Most of the challenges faced by new vegans and vegetarians in a study by Faunalytics had to do with social and cultural influence. (original graph from this data)

Shattering Equilibrium

Finally, we can see the crux of the problem with the TPC postulate. People have deep ethical misgivings about killing animals for food, but they continue to eat meat. Taste, price, and convenience are part of the reason, but they only scratch the surface. Deeper values of culture and naturalness contribute to meat attachment, even shaping taste experiences. But social reinforcement may play the most significant role of all.

Taste, Price, and Convenience are just the tip of the iceberg when it comes to people’s decision to eat animal meat.

This, again, is not good news for animal advocates. It means that even if we can overcome one person’s counterarguments, it won’t matter; they’ll just go back to eating meat because everyone around them is doing it. 

Instead, we must figure out how to engage at a higher level, rather than trying to reach consumers one at a time. We need a systems model for understanding the web of interactions and signals that create dominant norms in society, and a set of strategies for shattering the equilibrium around one of the world's most prevalent, entrenched social norms.

It sounds like a tall order.

Are you finally ready for some good news?

We have it. (Read part 2 now.)

  1. Many thanks to Jacob Peacock for some of the insights, terminology, and research used to discuss the TPC postulate in this post.
  2. It is difficult to quantify the extent of resources invested in the TPC theory of change. Data collected by James Ozden indicates major EA grantmakers directed only about 9% of their combined $84 million in animal funding in 2021 towards cultivated and plant based meats. However, I’m arguing that some of the much larger portion of funding ($50 million, or 60%) spent on corporate campaigns should be considered here, because one of the two major goals of these campaigns is increasing the cost of animal products. But all this is dwarfed by the nearly $5 billion dollars raised by alternative protein companies in 2021, according to GFI. It isn’t easy to compare philanthropic funding with venture capital, but if even 1% of those funds were motivated by altruistic desire to end animal farming, it would make alternative protein the largest category in animal movement expenditures.
  3. A quick disclaimer: I think highly of GFI. I’m confident their work is worth doing, and as far as I can tell they seem to be doing a great job with it.
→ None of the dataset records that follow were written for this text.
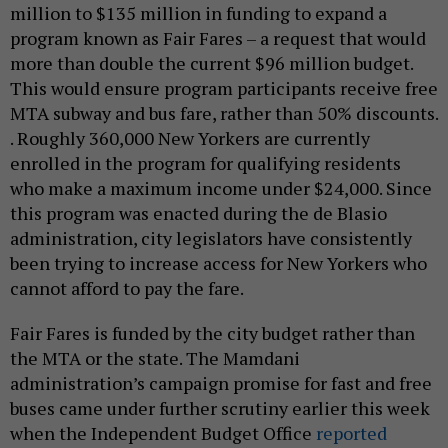
million to $135 million in funding to expand a
program known as Fair Fares – a request that would
more than double the current $96 million budget.
This would ensure program participants receive free
MTA subway and bus fare, rather than 50% discounts.
. Roughly 360,000 New Yorkers are currently
enrolled in the program for qualifying residents
who make a maximum income under $24,000. Since
this program was enacted during the de Blasio
administration, city legislators have consistently
been trying to increase access for New Yorkers who
cannot afford to pay the fare.
Fair Fares is funded by the city budget rather than
the MTA or the state. The Mamdani
administration’s campaign promise for fast and free
buses came under further scrutiny earlier this week
when the Independent Budget Office
reported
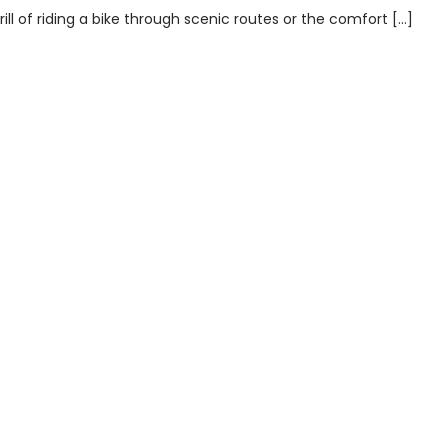
ill of riding a bike through scenic routes or the comfort […]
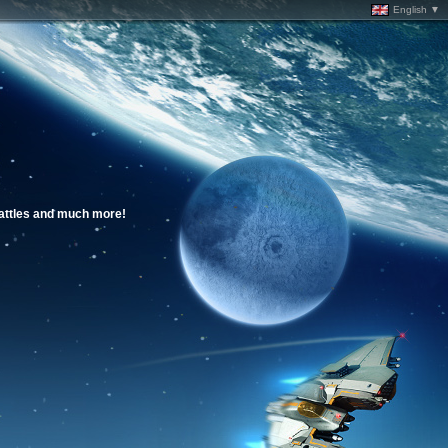
English ▼
battles and much more!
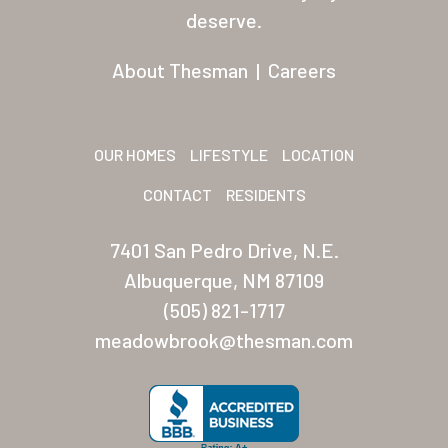
Residents
deserve.
Other USA Location
About Thesman
|
Careers
Arizona (Mesa)
Las Palmas
OUR HOMES
LIFESTYLE
LOCATION
Las Palmas Grand
CONTACT
RESIDENTS
Palmas Del Sol
7401 San Pedro Drive, N.E.
Palmas Del Sol East
Albuquerque, NM 87109
(505) 821-1717
San Palmilla
meadowbrook@thesman.com
Sunrise Village
New Mexico (Albuquerque
Coronado Village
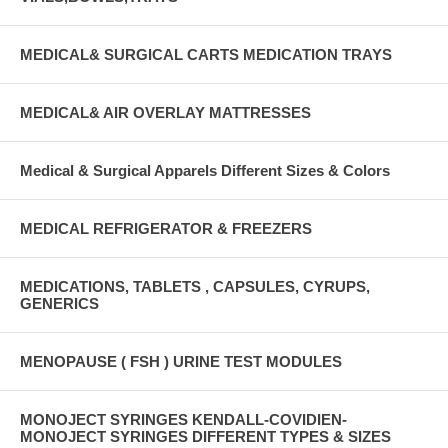
MEDICAL& SURGICAL CARTS MEDICATION TRAYS
MEDICAL& AIR OVERLAY MATTRESSES
Medical & Surgical Apparels Different Sizes & Colors
MEDICAL REFRIGERATOR & FREEZERS
MEDICATIONS, TABLETS , CAPSULES, CYRUPS,
GENERICS
MENOPAUSE ( FSH ) URINE TEST MODULES
MONOJECT SYRINGES KENDALL-COVIDIEN-
MONOJECT SYRINGES DIFFERENT TYPES & SIZES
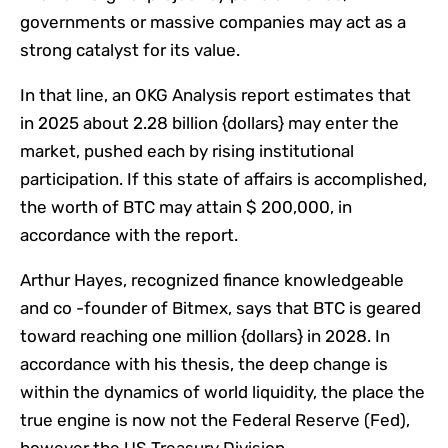
governments or massive companies may act as a
strong catalyst for its value.
In that line, an OKG Analysis report estimates that
in 2025 about 2.28 billion {dollars} may enter the
market, pushed each by rising institutional
participation. If this state of affairs is accomplished,
the worth of BTC may attain $ 200,000, in
accordance with the report.
Arthur Hayes, recognized finance knowledgeable
and co -founder of Bitmex, says that BTC is geared
toward reaching one million {dollars} in 2028. In
accordance with his thesis, the deep change is
within the dynamics of world liquidity, the place the
true engine is now not the Federal Reserve (Fed),
however the US Treasury Division.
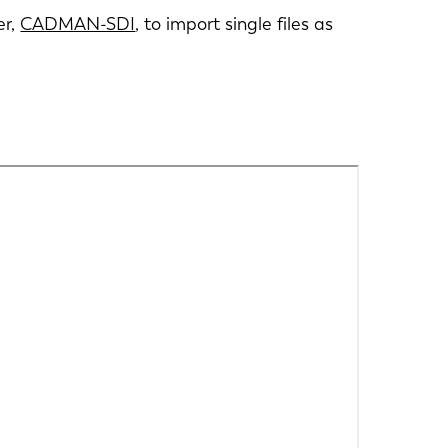
er,
CADMAN-SDI
, to import single files as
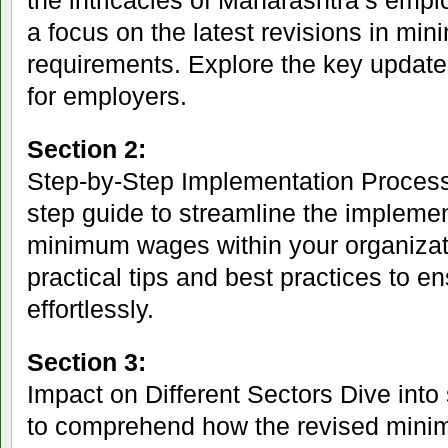
the intricacies of Maharashtra’s empl
a focus on the latest revisions in m
requirements. Explore the key updates
for employers.
Section 2:
Step-by-Step Implementation Process
step guide to streamline the implemen
minimum wages within your organizati
practical tips and best practices to 
effortlessly.
Section 3:
Impact on Different Sectors Dive into
to comprehend how the revised min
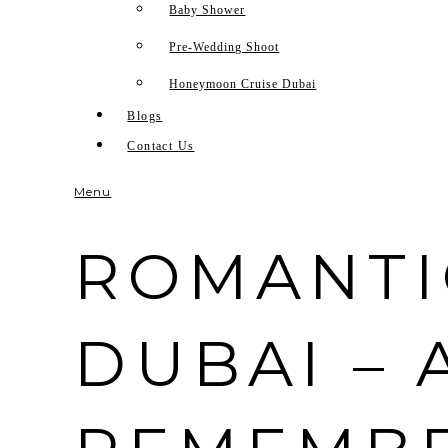
Baby Shower
Pre-Wedding Shoot
Honeymoon Cruise Dubai
Blogs
Contact Us
Menu
ROMANTI
DUBAI – 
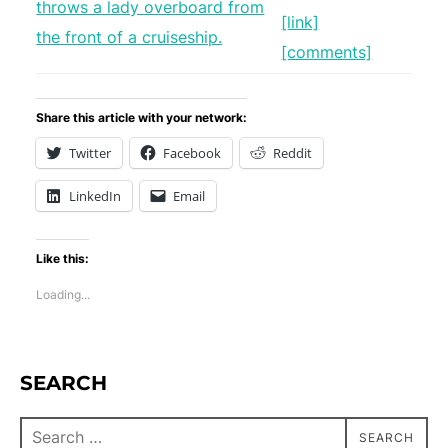
[link]
[comments]
Share this article with your network:
Twitter
Facebook
Reddit
LinkedIn
Email
Like this:
Loading...
SEARCH
SEARCH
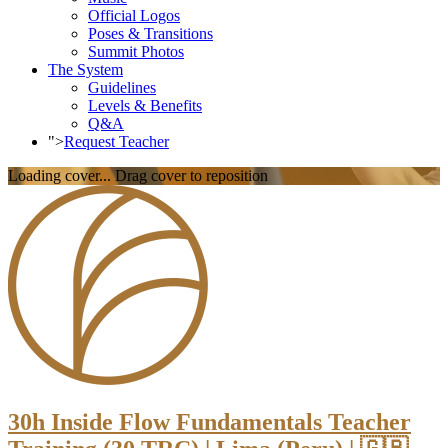
Official Logos
Poses & Transitions
Summit Photos
The System
Guidelines
Levels & Benefits
Q&A
">
Request Teacher
Loading cover...
Drag cover to reposition
30h Inside Flow Fundamentals Teacher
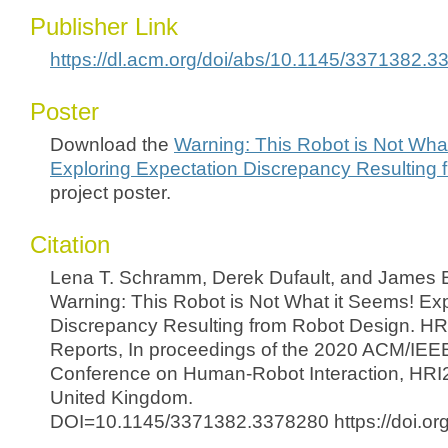
Publisher Link
https://dl.acm.org/doi/abs/10.1145/3371382.
Poster
Download the
Warning: This Robot is Not Wha
Exploring Expectation Discrepancy Resulting
project poster.
Citation
Lena T. Schramm, Derek Dufault, and James 
Warning: This Robot is Not What it Seems! Exp
Discrepancy Resulting from Robot Design. HR
Reports, In proceedings of the 2020 ACM/IEEE
Conference on Human-Robot Interaction, HRI
United Kingdom.
DOI=10.1145/3371382.3378280 https://doi.o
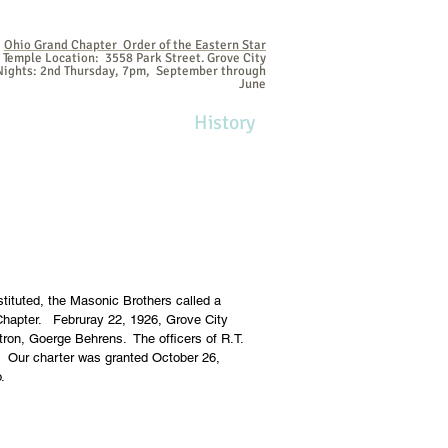
Ohio Grand Chapter Order of the Eastern Star
Temple Location: 3558 Park Street. Grove City
ights: 2nd Thursday, 7pm, September through
June
me
Contact
Join!
History
tituted, the Masonic Brothers called a
 Chapter. Februray 22, 1926, Grove City
tron, Goerge Behrens. The officers of R.T.
e. Our charter was granted October 26,
o.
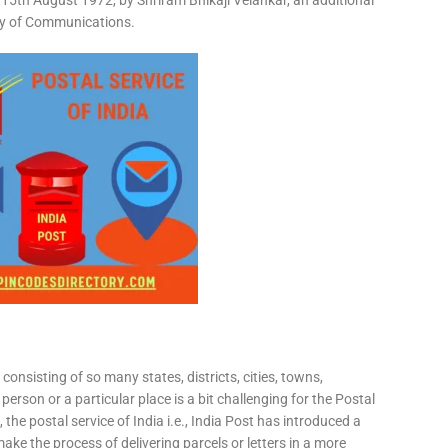
15th August 1972, by Shriram Bhikaji Velankar, an additional
try of Communications.
consisting of so many states, districts, cities, towns,
 person or a particular place is a bit challenging for the Postal
 the postal service of India i.e., India Post has introduced a
ke the process of delivering parcels or letters in a more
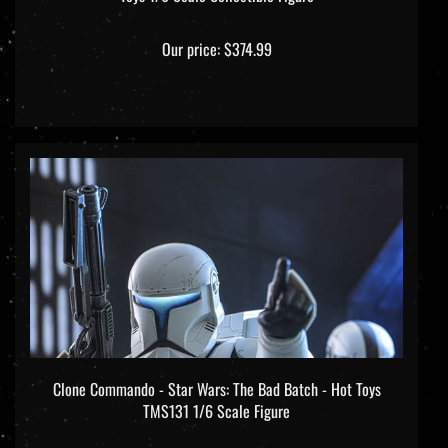
Our price:
$374.99
Clone Commando - Star Wars: The Bad Batch - Hot Toys
TMS131 1/6 Scale Figure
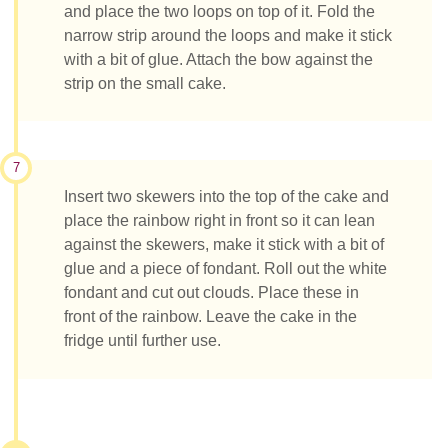
and place the two loops on top of it. Fold the
narrow strip around the loops and make it stick
with a bit of glue. Attach the bow against the
strip on the small cake.
7
Insert two skewers into the top of the cake and
place the rainbow right in front so it can lean
against the skewers, make it stick with a bit of
glue and a piece of fondant. Roll out the white
fondant and cut out clouds. Place these in
front of the rainbow. Leave the cake in the
fridge until further use.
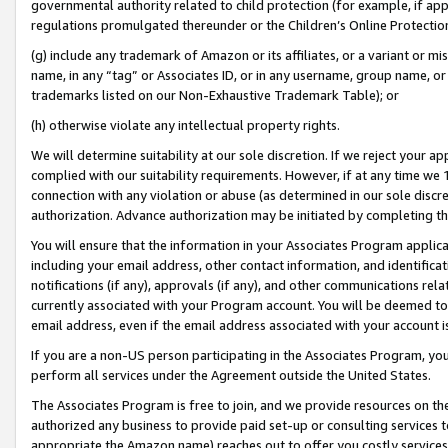
governmental authority related to child protection (for example, if app
regulations promulgated thereunder or the Children’s Online Protection
(g) include any trademark of Amazon or its affiliates, or a variant or 
name, in any “tag” or Associates ID, or in any username, group name, or 
trademarks listed on our Non-Exhaustive Trademark Table); or
(h) otherwise violate any intellectual property rights.
We will determine suitability at our sole discretion. If we reject your 
complied with our suitability requirements. However, if at any time we 1
connection with any violation or abuse (as determined in our sole disc
authorization. Advance authorization may be initiated by completing t
You will ensure that the information in your Associates Program applic
including your email address, other contact information, and identifica
notifications (if any), approvals (if any), and other communications re
currently associated with your Program account. You will be deemed to 
email address, even if the email address associated with your account i
If you are a non-US person participating in the Associates Program, you
perform all services under the Agreement outside the United States.
The Associates Program is free to join, and we provide resources on th
authorized any business to provide paid set-up or consulting services t
appropriate the Amazon name) reaches out to offer you costly services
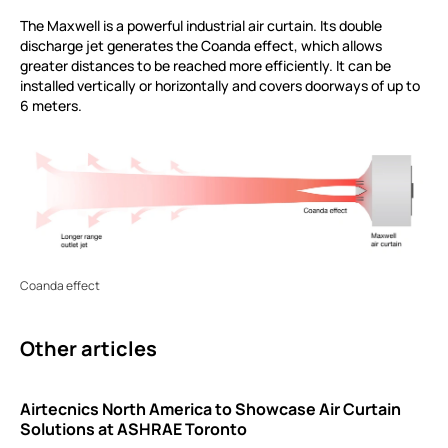
The Maxwell is a powerful industrial air curtain. Its double
discharge jet generates the Coanda effect, which allows
greater distances to be reached more efficiently. It can be
installed vertically or horizontally and covers doorways of up to
6 meters.
Coanda effect
Other articles
Airtecnics North America to Showcase Air Curtain
Solutions at ASHRAE Toronto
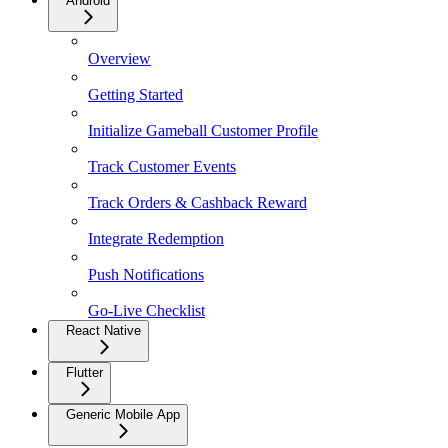
Android
Overview
Getting Started
Initialize Gameball Customer Profile
Track Customer Events
Track Orders & Cashback Reward
Integrate Redemption
Push Notifications
Go-Live Checklist
React Native
Flutter
Generic Mobile App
It could be that they are well aware that the TPC postulate is incomplete, but they’ve chosen to focus on those factors in their own work, and therefore it makes sense to focus their pitch to politicians on those factors. Or they really believe taste, price, and convenience matters the most, which might be just fine given the role they’re performing in the animal movement ecosystem. My intention here is not to say GFI should change anything about their work, it is just to make clear that we should not rely on their work alone to bring about the end of animal farming.
  4. A qualitative study involving over 100 hours of interviews with more than 200 meat-eating Americans.
  5. Faunalytics found that social strategies were only modestly effective in helping people overcome these barriers. Still, as you will see, the approach I propose in this series of articles is far more sweeping than the ones they tested.